The Danes announced plans in May to cut back on the cost and speed of their energy transition. The debate sounds practically identical to the one in Germany, where the government also aims to slow down its Energiewende. But a Danish expert says Denmark remains on course. Craig Morris investigates.
Last September, I asked a provocative question: Are we losing Denmark next? A few weeks ago, the new Danish government seemed to answer my question: yes. But is it that simple?
Denmark is doing away with its Public Service Obligation (PSO), essentially an 11 percent surcharge on retail rates to cover the funding for renewable electricity. In that respect, the PSO is similar to Germany’s renewable energy surcharge, which currently makes up more than a quarter of the retail rate (in both countries, industry pays less).
In its place, the Danish government plans to fund renewables through taxes rather than through electricity consumption. This proposal has also been repeatedly made in Germany in the past three years but has never been adopted and is currently not on the agenda.
Denmark has the highest retail power rates in the EU but (like Germany) more modest levels for industry. The proposed policy switch aims to limit the cost impact. Businesses will benefit the most. The savings for companies is estimated at 25 percent, compared to only a 10 percent reduction for retail customers. A Danish press report sums up the general dismay in Denmark quite well. It ranges from “so much for investor confidence in Denmark” to “whatever happened to the COP21 agreement?”
Theoretically, the policy switch in Denmark need not lead to less support for renewables. After all, it is merely the payment mechanism that will be tweaked. But in practice, support in general is being reduced. For instance, the country aims to withdraw 350 megawatts of near-shore wind farm auctions to be held by 2020.
But Brian Vad Mathiesen, Energy Planning Professor at Aalborg University, says the news of a slowdown is being overhyped. “There will be as much as 55 percent wind power by 2020, and we will overshoot our EU target of 30 percent renewable final energy by 2020, possible reaching 40 percent.”
Denmark has seen wind power, which covered more than 40 percent of demand in 2015, peak at around 140 percent of demand. The goal is now to reach 50 percent wind power by 2020, and to do so the Danes actually need to slow down – to the extent that the goal is also seen as a limit. And again, the German situation is similar; the Germans could reach the maximum goal (limit) of 45 percent renewable electricity for 2025 as early as 2018.
Mathiesen is mainly critical of the proposal to switch from a surcharge to a tax item, an idea he calls wrong-headed: “As the share of renewables grows, we would then pay more and more of our power bills through our income taxes – that makes no sense.”
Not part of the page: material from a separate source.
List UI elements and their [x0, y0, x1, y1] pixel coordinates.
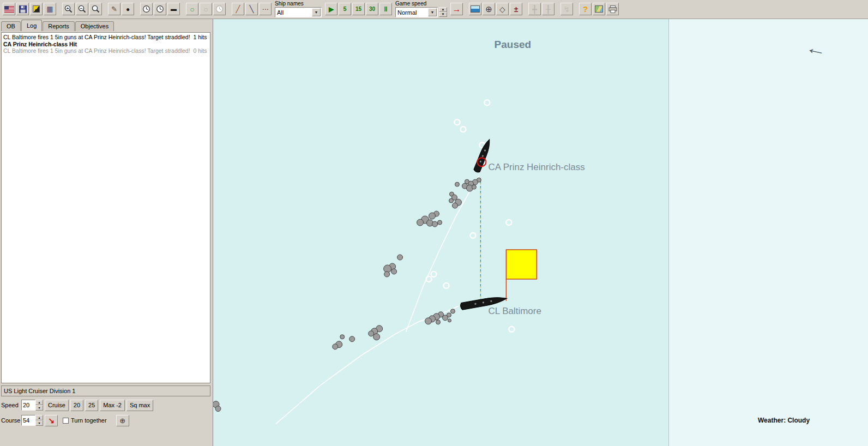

No one really knows what the impact of the change will ultimately be, partly because lower electricity prices are likely to increase electricity consumption, the extent of which can only be guessed. Some Danish experts use the waterbed effect to explain away concerns of greater carbon emissions; because power sector emissions are limited EU-wide, any increases in one country have to lead to decreases in another.
This policy change isn’t the first setback for Denmark’s energy transition. In 2002, a new governing coalition put an end to the country’s grassroots renewables movement. From 2003-2008, the country’s installed capacity grew by a mere 73 megawatts, equivalent to the addition of only one wind turbine every few months. But a new policy rejuvenated the market starting in 2009. Installed capacity rose by 50 percent from 2009-2015 to more than 5,000 megawatts. More importantly, the amount of wind power generated more than doubled (a sign that better engineering has improved the performance of modern turbines).
But Mathiesen insists that, despite all signs to the contrary, Denmark remains committed to the transition. “This proposal is part of a healthy democratic debate in Denmark,” he reassures foreign onlookers. Mainly, he is frustrated about the way Danish experts plan to redesign the market. “I really need to write a piece for the Financial Times, explaining to everyone how crazy some of these ideas are – there’s a better way of doing this.”
Well, Brian, if you ever get around to writing that piece, we would be happy to post it here, too!
Craig Morris (@PPchef) is the lead author of German Energy Transition. He directs Petite Planète and writes every workday for Renewables International.
Largest off-shore wind park in Denmark secured by Vattenfall:
Our present Lomborgian government has completely lost it and is a huge disgrace.
We invest approximately 0,2% of GDP in “energiwende” and the dividends form this investment has hugely exceeded the investment.
The governments profit share in the recent DONG IPO more than covered the entire energiwende investment and the annual benefit from the 35.000 people employed in the wind industry is clearly also important for our economy.
Only Serbia has lower electricity cost for industry.
The main idea behind the large domestic electricity cost is to lower consumption and simply to get some fiscal revenues.
The current Energy minister was the leader of a fossil fuel industry group when he was recruited and is simply doing what he can to smash up the succesful Danish energy export, production and development while also trying to hand out money to the fossil energy companies in the form of reduces taxes and reduces obligations and liabilities.
The funding scheme for renewables was up to this point in time a Public Service Obligation (PSO) system but the government is trying to change that into tax by increasing the tax on the poorest people in the country with the claim that lower tax on electricity to the industry will create more jobs for the poorest people without skills.
This is better than the situation in Germany. At least Denmark is not imposing a tax on self-consumed electricity (like the insane German policy) or putting an arbitrary cap on wind turbine construction (like the insane German policy). Private enterprise is still permitted to push the energy transition foward in Denmark — in Germany it has been forbidden or taxed!